Community, not code.

This emphasis on community heavily factors into Redmonk analyst Stephen O'Grady's contention that the "costs (hard and soft) [associated with an R rewrite] would seem to far outweigh the benefits, all of which [have] workarounds (license, performance)." He goes further by questioning "whether embeddable R is worth [the] production costs (current and going forward), PR hit, integration issues w/ standard packages, etc."

Community, in O'Grady's reasoning, isn't just the developers contributing to the R project, though this is a big component. It's also the third parties that build around it, whose packages wouldn't work with a forked version of R.

All this seems a big price to pay to maintain Microsoft's preferred licensing regime. Especially now.

While Microsoft has billions of dollars tied up in that licensing regime, the reality is that the world is changing. As O'Grady also notes, the industry "trend is toward services-based monetization, which is not an issue for the GPL."

That is, though the GPL requires contribution of modifications around software distributed in a traditional manner (i.e., you distribute the software on a CD or in some other tangible medium), it doesn't kick in for software distributed as a service over a network.

Given that Microsoft is helping to lead this shift, it's unclear just how long a GPL-free R would even be relevant for Microsoft. BBVA's José María San José Juarez told the Red Hat Summit audience this week that "everything will be cloud in the future, even transactional systems."

When even financial services companies see a cloudy future, we're clearly moving to a world that is safe for otherwise GPL-averse companies.

Build a real community

Even if we disregard all this and come to the conclusion that there are still good reasons for Microsoft to rewrite R to escape the GPL, there are better and worse ways to go about it.

On the "worse" side of the ledger, Microsoft doing anything on its own is a bad idea. But the company is now savvy enough with open source to grok this.
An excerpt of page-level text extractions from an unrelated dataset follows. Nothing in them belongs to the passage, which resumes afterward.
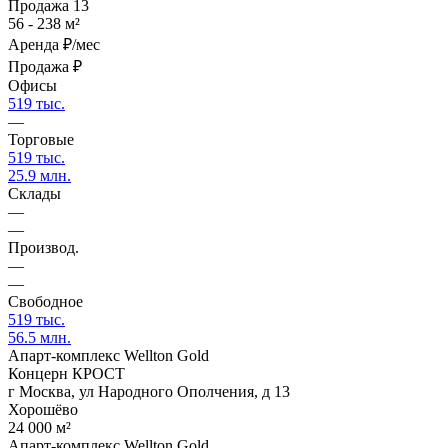
Продажа
13
56 - 238 м²
Аренда
₽/мес
Продажа
₽
Офисы
519 тыс.
—
Торговые
519 тыс.
25.9 млн.
Склады
—
—
Производ.
—
—
Свободное
519 тыс.
56.5 млн.
Апарт-комплекс Wellton Gold
Концерн КРОСТ
г Москва, ул Народного Ополчения, д 13
Хорошёво
24 000 м²
Апарт-комплекс Wellton Gold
Former Pivotal chief scientist (and current CEO of a stealth startup) Milind Bhandarkar offers an ideal formula for success:

Create R foundation. Donate R to them. Foundation creates dual license. Licenses it to Microsoft to embed it in SQL server. Done.

In this way, Microsoft could have its GPL-free cake and eat it, too. Of course, questions will remain. For example, Michael Bauer, data wrangler for the Open Knowledge Foundation, wonders why Microsoft would waste time rewriting the R runtime instead of just contributing to the project.

Why subtract when you can add?

It's possible that Microsoft could form a foundation that garners even more community than R currently has, but this is a big risk, and arguably not worth it, for all the reasons already stated.

Let's be clear: R is not popular despite its license, but partly because of it. That license has helped to corral a community around the project. If Microsoft just needed the code, it could have started its own R project (let's call it the "M" programming language).

But it didn't. It bought Revolution Analytics, a company with deep expertise in R and a business devoted to extending it with proprietary code. Now it's time for Microsoft to stick with R and contribute to its success. That success won't begin by stripping out the GPL, though it could end with such an act.